[Opening Record extracts section]

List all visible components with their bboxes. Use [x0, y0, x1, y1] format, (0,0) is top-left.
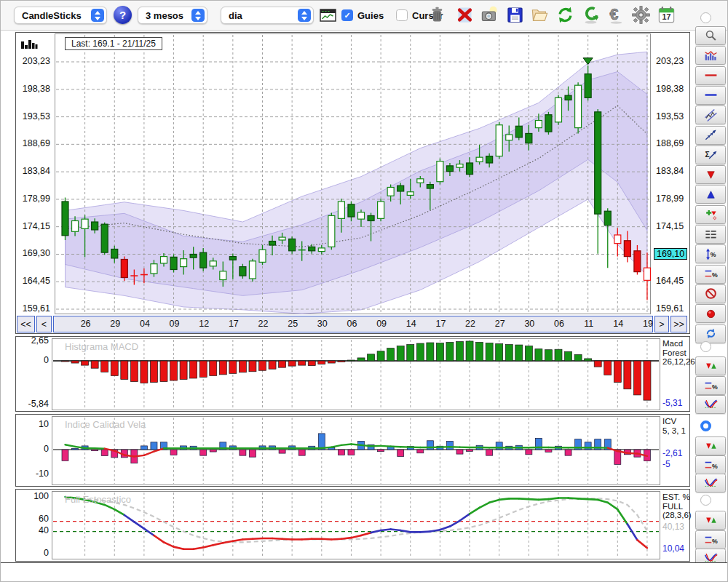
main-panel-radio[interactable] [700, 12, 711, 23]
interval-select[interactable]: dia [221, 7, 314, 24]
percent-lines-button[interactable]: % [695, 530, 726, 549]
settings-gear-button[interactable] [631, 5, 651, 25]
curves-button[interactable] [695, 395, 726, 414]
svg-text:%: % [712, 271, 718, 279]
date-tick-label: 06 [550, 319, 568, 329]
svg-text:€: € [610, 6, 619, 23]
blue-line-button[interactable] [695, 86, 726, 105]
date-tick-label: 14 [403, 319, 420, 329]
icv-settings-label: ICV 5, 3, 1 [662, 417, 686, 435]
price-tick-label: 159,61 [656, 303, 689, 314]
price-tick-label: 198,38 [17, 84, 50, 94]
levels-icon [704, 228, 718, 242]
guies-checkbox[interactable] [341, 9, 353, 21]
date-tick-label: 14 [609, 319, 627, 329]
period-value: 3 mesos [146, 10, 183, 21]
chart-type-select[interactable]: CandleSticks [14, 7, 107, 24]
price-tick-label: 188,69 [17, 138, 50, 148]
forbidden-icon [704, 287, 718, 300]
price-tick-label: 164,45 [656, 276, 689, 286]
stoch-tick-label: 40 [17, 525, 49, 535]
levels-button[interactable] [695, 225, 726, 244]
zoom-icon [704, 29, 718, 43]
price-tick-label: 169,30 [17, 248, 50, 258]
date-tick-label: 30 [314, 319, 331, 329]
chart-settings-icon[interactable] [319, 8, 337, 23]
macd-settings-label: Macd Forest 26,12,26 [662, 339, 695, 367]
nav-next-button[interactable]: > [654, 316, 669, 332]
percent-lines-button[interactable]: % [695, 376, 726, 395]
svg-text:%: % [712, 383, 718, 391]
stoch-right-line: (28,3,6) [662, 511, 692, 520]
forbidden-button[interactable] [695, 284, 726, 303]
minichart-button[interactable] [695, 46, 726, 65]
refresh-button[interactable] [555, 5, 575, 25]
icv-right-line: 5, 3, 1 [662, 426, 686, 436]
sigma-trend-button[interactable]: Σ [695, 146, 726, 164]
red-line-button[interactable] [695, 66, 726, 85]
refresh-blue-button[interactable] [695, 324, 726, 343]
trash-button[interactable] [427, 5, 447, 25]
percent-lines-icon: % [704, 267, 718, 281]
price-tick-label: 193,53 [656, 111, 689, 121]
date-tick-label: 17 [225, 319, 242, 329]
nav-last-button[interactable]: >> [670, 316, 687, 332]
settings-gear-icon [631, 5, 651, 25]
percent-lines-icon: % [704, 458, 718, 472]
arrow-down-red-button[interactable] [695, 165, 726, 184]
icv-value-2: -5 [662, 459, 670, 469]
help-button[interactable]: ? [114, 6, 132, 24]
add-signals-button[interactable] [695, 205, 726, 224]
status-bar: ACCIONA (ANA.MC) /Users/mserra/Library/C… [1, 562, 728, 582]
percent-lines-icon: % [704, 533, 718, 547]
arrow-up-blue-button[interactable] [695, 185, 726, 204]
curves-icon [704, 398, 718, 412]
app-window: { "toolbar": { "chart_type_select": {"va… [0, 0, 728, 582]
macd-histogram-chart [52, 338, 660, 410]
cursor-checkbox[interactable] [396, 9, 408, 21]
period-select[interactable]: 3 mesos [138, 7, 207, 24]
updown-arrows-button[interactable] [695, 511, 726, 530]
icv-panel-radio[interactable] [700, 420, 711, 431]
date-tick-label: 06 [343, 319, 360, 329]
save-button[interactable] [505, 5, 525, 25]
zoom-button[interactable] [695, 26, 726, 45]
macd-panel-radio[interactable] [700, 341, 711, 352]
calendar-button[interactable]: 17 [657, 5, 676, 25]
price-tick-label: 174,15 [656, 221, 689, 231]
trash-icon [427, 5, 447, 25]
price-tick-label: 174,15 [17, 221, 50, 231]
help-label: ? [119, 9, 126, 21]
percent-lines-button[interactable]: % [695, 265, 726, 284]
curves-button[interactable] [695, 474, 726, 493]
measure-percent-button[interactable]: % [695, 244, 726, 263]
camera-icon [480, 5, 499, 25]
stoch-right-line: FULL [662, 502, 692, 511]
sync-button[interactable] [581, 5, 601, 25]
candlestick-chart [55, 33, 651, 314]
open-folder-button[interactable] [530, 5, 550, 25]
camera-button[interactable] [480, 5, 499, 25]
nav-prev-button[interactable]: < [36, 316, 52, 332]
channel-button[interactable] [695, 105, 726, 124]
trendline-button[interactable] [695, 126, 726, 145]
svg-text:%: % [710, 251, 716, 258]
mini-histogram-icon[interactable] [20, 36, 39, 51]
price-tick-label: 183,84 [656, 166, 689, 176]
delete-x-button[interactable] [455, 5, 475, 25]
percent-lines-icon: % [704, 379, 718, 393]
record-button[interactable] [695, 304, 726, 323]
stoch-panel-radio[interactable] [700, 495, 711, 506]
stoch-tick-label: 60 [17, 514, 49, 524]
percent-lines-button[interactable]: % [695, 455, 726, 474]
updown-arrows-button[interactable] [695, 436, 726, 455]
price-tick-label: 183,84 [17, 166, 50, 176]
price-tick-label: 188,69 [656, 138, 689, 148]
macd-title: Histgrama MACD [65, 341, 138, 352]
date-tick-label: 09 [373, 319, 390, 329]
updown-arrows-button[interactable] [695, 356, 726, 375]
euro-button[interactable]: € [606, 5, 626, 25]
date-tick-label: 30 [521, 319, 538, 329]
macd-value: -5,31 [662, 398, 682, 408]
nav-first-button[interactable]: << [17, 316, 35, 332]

[Closing Record extracts section]

Task brief —
Will you restate every entry word for word and omit the images?

Exercise response —
List all visible components with their bboxes. Use [x0, y0, x1, y1] format, (0,0) is top-left.
main-panel-radio[interactable] [700, 12, 711, 23]
interval-select[interactable]: dia [221, 7, 314, 24]
percent-lines-button[interactable]: % [695, 530, 726, 549]
settings-gear-button[interactable] [631, 5, 651, 25]
curves-button[interactable] [695, 395, 726, 414]
svg-text:%: % [712, 271, 718, 279]
date-tick-label: 06 [550, 319, 568, 329]
svg-text:€: € [610, 6, 619, 23]
blue-line-button[interactable] [695, 86, 726, 105]
date-tick-label: 14 [403, 319, 420, 329]
icv-settings-label: ICV 5, 3, 1 [662, 417, 686, 435]
price-tick-label: 159,61 [656, 303, 689, 314]
price-tick-label: 198,38 [17, 84, 50, 94]
levels-icon [704, 228, 718, 242]
guies-checkbox[interactable] [341, 9, 353, 21]
date-tick-label: 14 [609, 319, 627, 329]
period-value: 3 mesos [146, 10, 183, 21]
chart-type-select[interactable]: CandleSticks [14, 7, 107, 24]
price-tick-label: 188,69 [17, 138, 50, 148]
forbidden-icon [704, 287, 718, 300]
price-tick-label: 164,45 [656, 276, 689, 286]
stoch-tick-label: 40 [17, 525, 49, 535]
levels-button[interactable] [695, 225, 726, 244]
zoom-icon [704, 29, 718, 43]
price-tick-label: 169,30 [17, 248, 50, 258]
date-tick-label: 30 [314, 319, 331, 329]
chart-settings-icon[interactable] [319, 8, 337, 23]
macd-settings-label: Macd Forest 26,12,26 [662, 339, 695, 367]
nav-next-button[interactable]: > [654, 316, 669, 332]
percent-lines-button[interactable]: % [695, 376, 726, 395]
svg-text:%: % [712, 383, 718, 391]
stoch-right-line: (28,3,6) [662, 511, 692, 520]
forbidden-button[interactable] [695, 284, 726, 303]
minichart-button[interactable] [695, 46, 726, 65]
refresh-button[interactable] [555, 5, 575, 25]
icv-right-line: 5, 3, 1 [662, 426, 686, 436]
sigma-trend-button[interactable]: Σ [695, 146, 726, 164]
red-line-button[interactable] [695, 66, 726, 85]
refresh-blue-button[interactable] [695, 324, 726, 343]
trash-button[interactable] [427, 5, 447, 25]
percent-lines-icon: % [704, 267, 718, 281]
price-tick-label: 193,53 [656, 111, 689, 121]
date-tick-label: 17 [225, 319, 242, 329]
nav-last-button[interactable]: >> [670, 316, 687, 332]
settings-gear-icon [631, 5, 651, 25]
percent-lines-icon: % [704, 458, 718, 472]
arrow-down-red-button[interactable] [695, 165, 726, 184]
icv-value-2: -5 [662, 459, 670, 469]
help-button[interactable]: ? [114, 6, 132, 24]
add-signals-button[interactable] [695, 205, 726, 224]
status-bar: ACCIONA (ANA.MC) /Users/mserra/Library/C… [1, 562, 728, 582]
percent-lines-icon: % [704, 533, 718, 547]
arrow-up-blue-button[interactable] [695, 185, 726, 204]
curves-icon [704, 398, 718, 412]
app-window: { "toolbar": { "chart_type_select": {"va… [0, 0, 728, 582]
macd-histogram-chart [52, 338, 660, 410]
cursor-checkbox[interactable] [396, 9, 408, 21]
period-select[interactable]: 3 mesos [138, 7, 207, 24]
updown-arrows-button[interactable] [695, 511, 726, 530]
icv-panel-radio[interactable] [700, 420, 711, 431]
date-tick-label: 06 [343, 319, 360, 329]
save-button[interactable] [505, 5, 525, 25]
zoom-button[interactable] [695, 26, 726, 45]
macd-panel-radio[interactable] [700, 341, 711, 352]
calendar-button[interactable]: 17 [657, 5, 676, 25]
price-tick-label: 174,15 [656, 221, 689, 231]
trash-icon [427, 5, 447, 25]
price-tick-label: 174,15 [17, 221, 50, 231]
help-label: ? [119, 9, 126, 21]
percent-lines-button[interactable]: % [695, 265, 726, 284]
curves-button[interactable] [695, 474, 726, 493]
measure-percent-button[interactable]: % [695, 244, 726, 263]
camera-icon [480, 5, 499, 25]
stoch-right-line: FULL [662, 502, 692, 511]
sync-button[interactable] [581, 5, 601, 25]
candlestick-chart [55, 33, 651, 314]
open-folder-button[interactable] [530, 5, 550, 25]
camera-button[interactable] [480, 5, 499, 25]
nav-prev-button[interactable]: < [36, 316, 52, 332]
channel-button[interactable] [695, 105, 726, 124]
trendline-button[interactable] [695, 126, 726, 145]
svg-text:%: % [710, 251, 716, 258]
mini-histogram-icon[interactable] [20, 36, 39, 51]
price-tick-label: 183,84 [656, 166, 689, 176]
delete-x-button[interactable] [455, 5, 475, 25]
percent-lines-icon: % [704, 379, 718, 393]
record-button[interactable] [695, 304, 726, 323]
stoch-panel-radio[interactable] [700, 495, 711, 506]
stoch-tick-label: 60 [17, 514, 49, 524]
percent-lines-button[interactable]: % [695, 455, 726, 474]
updown-arrows-button[interactable] [695, 436, 726, 455]
price-tick-label: 183,84 [17, 166, 50, 176]
price-tick-label: 188,69 [656, 138, 689, 148]
macd-title: Histgrama MACD [65, 341, 138, 352]
date-tick-label: 09 [373, 319, 390, 329]
updown-arrows-button[interactable] [695, 356, 726, 375]
euro-button[interactable]: € [606, 5, 626, 25]
date-tick-label: 30 [521, 319, 538, 329]
macd-value: -5,31 [662, 398, 682, 408]
nav-first-button[interactable]: << [17, 316, 35, 332]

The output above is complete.